Tier 2: Per-doc scoring

Override score(reference, predictions) for custom per-document scoring logic:

@register_scorer("custom_match")
@dataclass
class CustomMatchScorer(GenScorer):

    def score(self, reference, predictions):
        """Score a single document.

        Args:
            reference: Gold-standard answer (from doc_to_target)
            predictions: List of filtered model outputs (one per repeat)

        Returns:
            dict mapping metric names to lists of scores (one per repeat)
        """
        return {
            "custom_score": [
                1.0 if pred.strip().lower() == str(reference).lower() else 0.0
                for pred in predictions
            ]
        }

The score() method doesn't need to know about Instance objects — it receives clean inputs.

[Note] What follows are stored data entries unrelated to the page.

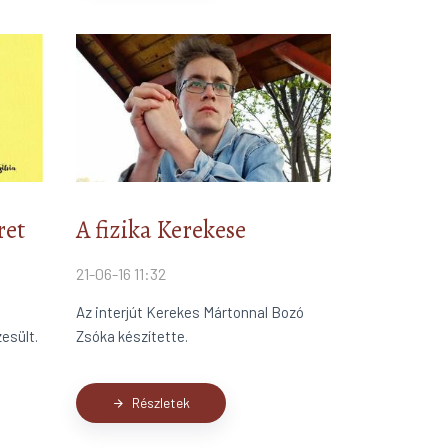
ret
A fizika Kerekese
21-06-16 11:32
Az interjút Kerekes Mártonnal Bozó
esült.
Zsóka készítette.
Részletek
arrow_forward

Tier 3: Batch scoring (full control)

Override score_instances() for batch-level operations like external API calls:

from lm_eval.api.registry import register_scorer
from lm_eval.scorers import GenScorer, ScoredDoc

@register_scorer("ai_judge")
@dataclass
class AIJudgeScorer(GenScorer):
    judge_model: str = "gpt-4"

    def score_instances(self, instances):
        """Score all documents in batch.

        Args:
            instances: dict[doc_id, list[Instance]] — all instances grouped by document

        Returns:
            dict[int, ScoredDoc] — one ScoredDoc per document
        """
        # _extract_inputs() is inherited from GenScorer — returns
        # (reference, predictions, metric_kwargs) for each document
        inputs = {
            did: self._extract_inputs(insts)
            for did, insts in instances.items()
        }

        # batch_judge() is your own function — call an external API,
        # run code in a sandbox, etc.
        ratings = batch_judge(
            self.judge_model,
            [(ref, preds) for ref, preds, _ in inputs.values()]
        )

        # Return scored results (must return dict[int, ScoredDoc])
        results = {}
        for (did, (ref, preds, mkw)), rating in zip(inputs.items(), ratings):
            results[did] = ScoredDoc(
                doc_id=did,
                reference=ref,
                scores={"judge_score": [rating]},
            )
        return results

Configuration precedence

When building a scorer, filter and metric configs are resolved in this order:

  1. Explicit configfilter / metric_list from the task YAML's filter_list entry
  2. Class defaultsdefault_filter_cfg / default_metric_cfg ClassVars
  3. Fallbacknoop filter / DEFAULT_METRIC_REGISTRY based on output_type

Registration and usage

Register with @register_scorer:

from lm_eval.api.registry import register_scorer

@register_scorer("my_scorer")
@dataclass
class MyScorer(GenScorer):
    ...

Use in a task YAML:

scorer:
  type: my_scorer
  kwargs:
    judge_model: "claude-sonnet-4-6"

Or let it be auto-configured via filter_list:

filter_list:
  - name: "my-pipeline"
    filter:
      - function: "regex"
        regex_pattern: "(\\d+)"
      - function: "take_first"
    metric_list:
      - metric: exact_match

The build_scorer factory

The build_scorer() function constructs a scorer from a normalized pipeline config:

from lm_eval.scorers import build_scorer

scorer = build_scorer(
    cfg={
        "name": "strict-match",
        "filter": [
            {"function": "regex", "regex_pattern": "The answer is (\\d+)"},
            {"function": "take_first"},
        ],
        "metric_list": [
            {"metric": "exact_match", "aggregation": "mean"},
        ],
    },
    output_type="generate_until",
)

Built-in scorer examples

FirstTokenScorer

@register_scorer("first_token")
@dataclass
class FirstTokenScorer(GenScorer):
    default_filter_cfg: ClassVar = [{"function": "remove_whitespace"}]
    default_metric_cfg: ClassVar = [
        {"metric": "exact_match", "aggregation": "mean",
         "higher_is_better": True,
         "kwargs": {"ignore_case": True, "ignore_punctuation": True}}
    ]

RegexExtractionScorer

@register_scorer("regex")
@dataclass
class RegexExtractionScorer(GenScorer):
    default_filter_cfg: ClassVar = [{"function": "regex"}]
    default_metric_cfg: ClassVar = [
        {"metric": "exact_match", "aggregation": "mean",
         "higher_is_better": True,
         "kwargs": {"ignore_case": True, "ignore_punctuation": True}}
    ]

Both use Tier 1 (config-only) — no custom scoring code needed. The regex pattern is passed via the filter config at the task level.